Alaskan Native Communities Are Using Video Conferencing to Transform Education and Healthcare

native community video conference

The Yukon-Koyukuk School District in Alaska is so remote that seven of its nine communities can only be reached by a small aircraft. The two that can be reached by road are best accessed by snowmobiles and dog sleds for most of the year.

The district sits within a vast splendor of rivers, mountains, and forest that covers an area greater than the state of Washington. It is home to just 6,000 residents.

While American students pack in together in overcrowded classrooms, the students of the district can benefit from the same curriculum. That’s because last year their education system received nearly $500,000 in video conferencing equipment from the U.S. Department of Agriculture.

This technology makes it possible for native communities to remain in their homelands without sacrificing their quality of life.

Bridging a Digital Divide

$500,000 is a lot of video conferencing power.

Provided there are several thousand dollars left over after the internet networking foundation is improved and laid down, each of the Yukon-Koyukuk’s nine village schools could install a range of cameras and a screen that would reproduce HD images and crystal clear audio.

Even a high-end, professional quality camera designed to capture public events retails for less than $1,000 these days. And that’s enough power to transmit the school’s spring musical across the country.

Of course, there are plenty of other ways to use this technology in the classroom.

The Yukon-Koyukuk students could take a virtual field trip to any place on the planet, from the Louvre in Paris to the Hershey’s chocolate factory; from a virtual climb up Mount Everest, to a tour of the seven wonders of the modern world.

Or, they could begin having face-to-face shared lessons with their peers in schools all over the world.
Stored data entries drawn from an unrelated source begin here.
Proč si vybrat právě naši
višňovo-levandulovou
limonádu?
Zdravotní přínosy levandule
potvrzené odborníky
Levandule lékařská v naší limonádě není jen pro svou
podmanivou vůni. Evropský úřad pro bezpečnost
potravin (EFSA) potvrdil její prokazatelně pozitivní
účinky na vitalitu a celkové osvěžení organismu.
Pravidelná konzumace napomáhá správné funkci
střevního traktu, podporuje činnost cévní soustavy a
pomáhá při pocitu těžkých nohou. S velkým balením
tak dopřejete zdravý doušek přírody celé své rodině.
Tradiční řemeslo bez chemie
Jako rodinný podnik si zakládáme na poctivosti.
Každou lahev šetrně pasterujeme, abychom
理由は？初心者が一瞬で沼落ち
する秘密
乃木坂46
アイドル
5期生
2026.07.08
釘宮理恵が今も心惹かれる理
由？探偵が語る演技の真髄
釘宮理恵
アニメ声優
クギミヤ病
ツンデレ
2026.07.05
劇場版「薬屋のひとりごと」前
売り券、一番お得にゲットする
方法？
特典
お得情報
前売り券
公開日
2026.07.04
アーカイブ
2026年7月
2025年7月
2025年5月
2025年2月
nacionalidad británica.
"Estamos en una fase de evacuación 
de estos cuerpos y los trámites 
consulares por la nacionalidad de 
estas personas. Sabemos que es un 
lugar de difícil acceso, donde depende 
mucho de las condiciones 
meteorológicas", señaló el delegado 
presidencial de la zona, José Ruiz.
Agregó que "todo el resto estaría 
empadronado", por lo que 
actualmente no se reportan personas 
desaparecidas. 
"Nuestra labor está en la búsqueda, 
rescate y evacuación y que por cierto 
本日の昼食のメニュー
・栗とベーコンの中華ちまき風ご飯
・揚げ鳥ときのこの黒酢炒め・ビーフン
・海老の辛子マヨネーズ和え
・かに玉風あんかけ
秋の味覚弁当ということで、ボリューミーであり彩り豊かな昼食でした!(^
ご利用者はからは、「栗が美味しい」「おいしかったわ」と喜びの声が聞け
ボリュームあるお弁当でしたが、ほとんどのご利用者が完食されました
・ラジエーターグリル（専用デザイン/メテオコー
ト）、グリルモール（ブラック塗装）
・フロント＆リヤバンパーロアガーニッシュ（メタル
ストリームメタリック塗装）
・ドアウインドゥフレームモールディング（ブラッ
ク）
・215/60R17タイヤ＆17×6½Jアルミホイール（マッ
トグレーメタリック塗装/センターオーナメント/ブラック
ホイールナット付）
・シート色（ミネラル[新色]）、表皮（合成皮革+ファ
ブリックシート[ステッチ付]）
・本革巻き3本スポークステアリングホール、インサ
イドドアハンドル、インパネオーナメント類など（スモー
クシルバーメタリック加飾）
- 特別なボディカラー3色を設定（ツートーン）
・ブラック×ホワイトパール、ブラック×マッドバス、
George Mason High, near Washington D.C.. currently uses video conferencing to speak with students in 35 countries.

Or, they could receive tutelage from remote teachers who offer diverse expertise that a small community just doesn’t contain.

It’s a way of opening the world up to students.

Fresh Funding for Video Breakthroughs

The Yukon-Koyukuk students aren’t the only native community in Alaska to receive such a transformative grant.

In July the USDA announced another round of funding for video conference education and telemedicine, including $2.2 million for native communities in Alaska, California, Minnesota, New Mexico, and Oklahoma. This time, four Alaskan communities received a pool of $1.4 million.

One such group, the Tanana Chiefs Conference, will receive $375,000 to implement and upgrade telemedicine services to remote communities. The money will help doctors perform regular virtual clinical visits to central areas of the state that are accessible only by aircraft.

HD-quality video conferencing makes it possible for physicians to perform routine check-ups and consult on simple health concerns without leaving their clinics. The Georgia Partnership for Telehealth has already replaced traditional doctors’ visits with the online variety in 350 remote locations.

Such networks need only a central video conferencing point, with perhaps three or four video calling terminals, in order to interact with doctors across the U.S. There’s no need for individual patients to install their own devices at home, although adding a webcam to a laptop on a remote farm or installing at least one camera within a short drive of every community would speed up care delivery.

The spreading popularity of video conferencing in remote native communities opens up even more possibilities.

Invisible Video Infrastructure

Remote video conferencing could bring professionals into small communities which cannot commercially support a brick and mortar presence.

Financial planners, for instance, can already be contacted via video calling, and their services can be called upon to help with financial matters of a personal, civic, or regional nature. Likewise, industry-specific engineers could be consulted remotely, and even taken on first-hand tours of potential construction projects or tricky maintenance issues with the use of smartphone video conferencing platforms.

Or, artists could form connections with kindred creative types all over the world by posting their works and ideas online, and then inviting others to join them in collaborative, face-to-face projects and events.

In these ways, video conferencing constructs invisible infrastructure that supports, but doesn’t degrade, the fabric of native communities.